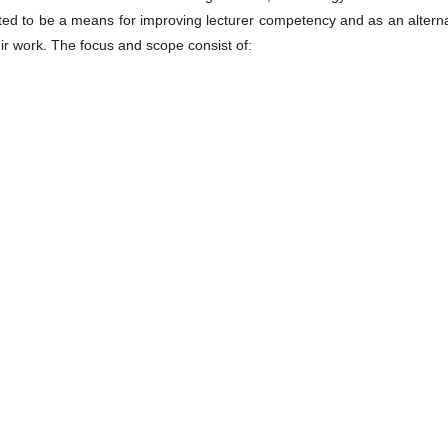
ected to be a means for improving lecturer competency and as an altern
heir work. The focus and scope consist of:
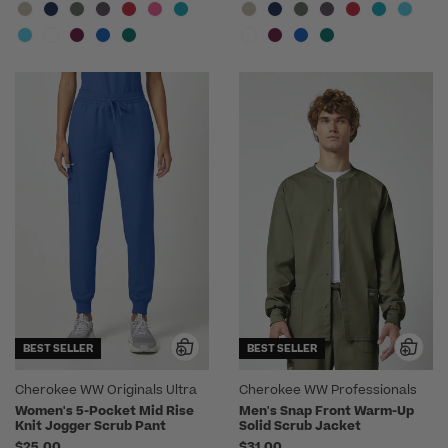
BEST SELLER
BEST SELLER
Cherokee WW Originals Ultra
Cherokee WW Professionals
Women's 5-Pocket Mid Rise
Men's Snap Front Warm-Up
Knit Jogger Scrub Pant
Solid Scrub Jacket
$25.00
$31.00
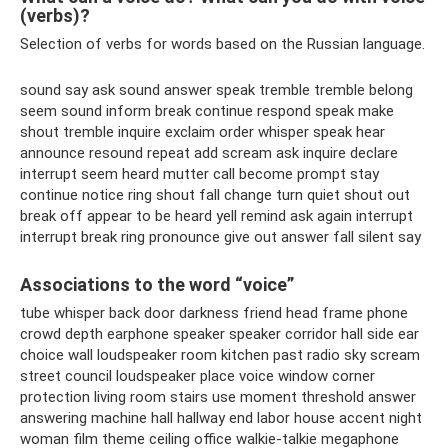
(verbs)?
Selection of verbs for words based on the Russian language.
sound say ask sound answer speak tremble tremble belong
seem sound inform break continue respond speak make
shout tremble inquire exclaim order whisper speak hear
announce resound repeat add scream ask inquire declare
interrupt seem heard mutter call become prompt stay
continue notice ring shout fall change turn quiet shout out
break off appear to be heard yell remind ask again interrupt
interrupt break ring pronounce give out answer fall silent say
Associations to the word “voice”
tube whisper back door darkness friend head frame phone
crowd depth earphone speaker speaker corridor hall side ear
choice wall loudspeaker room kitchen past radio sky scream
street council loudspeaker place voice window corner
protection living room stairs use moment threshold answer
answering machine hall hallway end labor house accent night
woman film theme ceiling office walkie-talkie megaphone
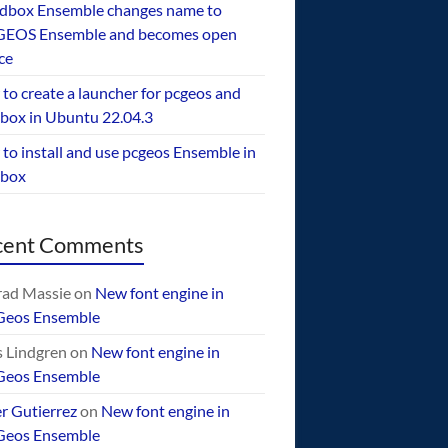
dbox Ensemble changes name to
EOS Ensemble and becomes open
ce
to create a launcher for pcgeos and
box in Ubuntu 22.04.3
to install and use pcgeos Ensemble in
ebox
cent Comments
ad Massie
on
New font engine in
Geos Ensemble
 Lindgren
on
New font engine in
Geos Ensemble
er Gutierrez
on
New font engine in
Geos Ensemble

## What needs to be done
Omit each picture, then return all of the listing exactly as it stands.

## Response to this exercise
ected to be a means for improving lecturer competency and as an altern
heir work. The focus and scope consist of:
BEST SELLER
BEST SELLER
Cherokee WW Originals Ultra
Cherokee WW Professionals
Women's 5-Pocket Mid Rise
Men's Snap Front Warm-Up
Knit Jogger Scrub Pant
Solid Scrub Jacket
$25.00
$31.00
(verbs)?
Selection of verbs for words based on the Russian language.
sound say ask sound answer speak tremble tremble belong
seem sound inform break continue respond speak make
shout tremble inquire exclaim order whisper speak hear
announce resound repeat add scream ask inquire declare
interrupt seem heard mutter call become prompt stay
continue notice ring shout fall change turn quiet shout out
break off appear to be heard yell remind ask again interrupt
interrupt break ring pronounce give out answer fall silent say
Associations to the word “voice”
tube whisper back door darkness friend head frame phone
crowd depth earphone speaker speaker corridor hall side ear
choice wall loudspeaker room kitchen past radio sky scream
street council loudspeaker place voice window corner
protection living room stairs use moment threshold answer
answering machine hall hallway end labor house accent night
woman film theme ceiling office walkie-talkie megaphone
dbox Ensemble changes name to
EOS Ensemble and becomes open
ce
to create a launcher for pcgeos and
box in Ubuntu 22.04.3
to install and use pcgeos Ensemble in
ebox
cent Comments
ad Massie
on
New font engine in
Geos Ensemble
 Lindgren
on
New font engine in
Geos Ensemble
er Gutierrez
on
New font engine in
Geos Ensemble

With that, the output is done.